Vocalises, petits bonds et autres tooneries

C'est l'Orchestre de Paris qui m'a fait découvrir Patricia Petibon mais c'est dans Dialogues des Carmélites que je suis définitivement tombée sous son charme, sous son chant (étymologiquement). Le poulain de Poulenc, maîtresse ès fantaisie, est revenu à Pleyel avec un récital réjouissant, où Satie et Fauré piaillent gaiement avec Fernandel et Leo Ferré. Chapeaux et faux nez sont de la partie, avec la complicité de Susan Manoff, qui a transformé son piano en malle de grenier, et de cinq autres musiciens venus en renfort pour guincher.
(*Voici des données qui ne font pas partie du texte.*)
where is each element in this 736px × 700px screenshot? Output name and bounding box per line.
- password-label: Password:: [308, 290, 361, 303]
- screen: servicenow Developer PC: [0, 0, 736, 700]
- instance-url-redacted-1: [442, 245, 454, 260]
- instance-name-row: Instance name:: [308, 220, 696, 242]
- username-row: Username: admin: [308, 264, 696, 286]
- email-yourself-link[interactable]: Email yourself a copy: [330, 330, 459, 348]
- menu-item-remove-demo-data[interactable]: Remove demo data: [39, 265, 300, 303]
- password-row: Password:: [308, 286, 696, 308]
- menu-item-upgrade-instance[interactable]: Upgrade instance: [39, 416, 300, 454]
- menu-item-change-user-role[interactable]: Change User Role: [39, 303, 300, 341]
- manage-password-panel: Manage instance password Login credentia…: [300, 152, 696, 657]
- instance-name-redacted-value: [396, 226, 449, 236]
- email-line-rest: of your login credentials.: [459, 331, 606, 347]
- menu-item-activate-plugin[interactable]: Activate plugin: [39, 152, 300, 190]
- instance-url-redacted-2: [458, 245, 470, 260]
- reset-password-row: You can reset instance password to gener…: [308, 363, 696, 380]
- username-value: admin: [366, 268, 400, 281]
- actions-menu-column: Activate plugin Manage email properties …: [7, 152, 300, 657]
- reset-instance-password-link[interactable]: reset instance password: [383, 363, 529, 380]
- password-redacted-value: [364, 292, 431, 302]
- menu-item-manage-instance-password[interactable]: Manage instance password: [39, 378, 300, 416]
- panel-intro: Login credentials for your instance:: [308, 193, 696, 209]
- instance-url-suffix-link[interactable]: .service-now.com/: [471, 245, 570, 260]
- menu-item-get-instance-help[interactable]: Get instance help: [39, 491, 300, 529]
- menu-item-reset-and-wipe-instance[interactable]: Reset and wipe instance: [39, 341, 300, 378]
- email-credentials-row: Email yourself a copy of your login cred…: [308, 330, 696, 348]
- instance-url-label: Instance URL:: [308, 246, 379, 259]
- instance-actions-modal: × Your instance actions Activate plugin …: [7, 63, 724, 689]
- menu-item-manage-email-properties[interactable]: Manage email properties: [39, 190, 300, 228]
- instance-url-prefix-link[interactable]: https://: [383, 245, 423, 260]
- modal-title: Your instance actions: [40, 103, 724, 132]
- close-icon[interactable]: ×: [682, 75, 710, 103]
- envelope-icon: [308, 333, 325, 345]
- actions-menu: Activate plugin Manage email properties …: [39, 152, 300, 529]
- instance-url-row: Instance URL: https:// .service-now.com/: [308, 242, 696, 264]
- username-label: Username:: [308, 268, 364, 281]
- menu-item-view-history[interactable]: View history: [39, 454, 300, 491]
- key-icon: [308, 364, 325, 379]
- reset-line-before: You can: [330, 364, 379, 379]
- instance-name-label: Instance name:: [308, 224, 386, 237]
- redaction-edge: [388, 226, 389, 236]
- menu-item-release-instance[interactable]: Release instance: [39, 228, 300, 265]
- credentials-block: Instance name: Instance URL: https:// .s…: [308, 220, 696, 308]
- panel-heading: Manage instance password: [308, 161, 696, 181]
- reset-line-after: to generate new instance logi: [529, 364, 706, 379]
Plus Olivier Py qui, non content d'avoir joliment enguirlandé la scène, tombe la chemise pour chanter d'irrésistibles duos avec l'héroïne de la soirée (je ne savais pas du tout qu'il chantait !).

De ce programme coloré, il ressort que Patricia Petibon a un grain – un grain de folie comme un grain de beauté, qui donne à chaque morceau la grâce d'un rire échevelé. Elle saute à cloche-pied dans les ornières et s'en sort d'une pirouette vocale. Elle peut flirter tant qu'elle veut avec le potache ou le graveleux : d'un bond, elle s'en écarte instamment ; pas une seconde sa voix ne s'y perd. On dirait un toon qui aurait conservé l'élégance de la Belle Époque. Sous son ombrelle, elle nous emmène sur une plage peuplée de regrets et de corbeaux, fait revivre des étreintes passées, vingt-quatre heures dans la vie d'une femme ayant aimé, et l'instant d'après, on secoue son vague à l'âme dans les années 1920, les années folles – folles à délier la langue : barrée, jetée, azimutée, extravagante, belle, excentrique, oups, osons, allons-y chocotte, chochotte, allons-y : c'est une bien belle excentrique que nous avons là !
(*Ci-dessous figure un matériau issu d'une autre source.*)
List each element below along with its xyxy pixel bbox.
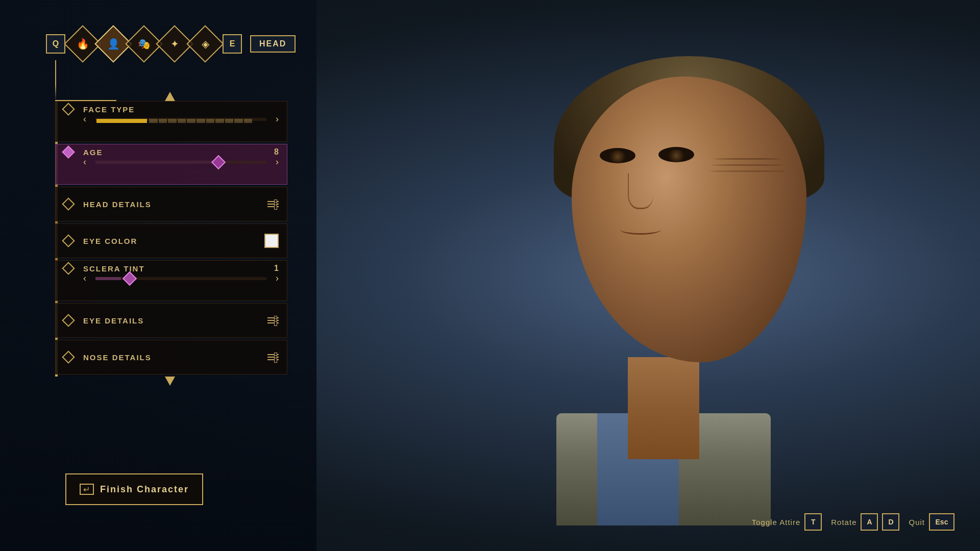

On retrouve la verve et la gouaille de la vieille chanson française, enlevées par la technique cristalline de l'opéra – Pleyel fait cabaret, piquant à souhait. Le récital n'exige pas de nous l'attention que requiert d'ordinaire le chant lyrique : alors que dans l'opéra, ai-je l'impression, la voix est souvent traitée comme un instrument, une ligne musicale parmi d'autres, qu'il faut encore synthétiser, elle s'identifie ici à la mélodie, l'embrasse de telle sorte que le plaisir est plus immédiat. C'est en ce sens peut-être que cette musique est plus facile : pour l'auditeur, non pour la voix. La difficulté, c'est pour elle : avec générosité, Patricia Petibon nous offre la tournée et, déchargé de toute responsabilité d'écoute, on attend d'être ému et de rire.

Jamais je n'ai autant ri à Pleyel. Ce que j'ai pu rire avec le Tango corse ! J'ai ri, mais j'ai ri ! Et puis, j'ai souri doucement aussi, quand elle a interprété Over the rainbow, et davantage encore quand, tranquillement assise sur son tabouret, elle a fredonné Colchique dans les prés, dont j'ai souvent entendu le premier couplet quand j'étais petite. Soupir. Ce qu'elle est belle. Ce qu'elle est folle. Ce qu'elle est douée.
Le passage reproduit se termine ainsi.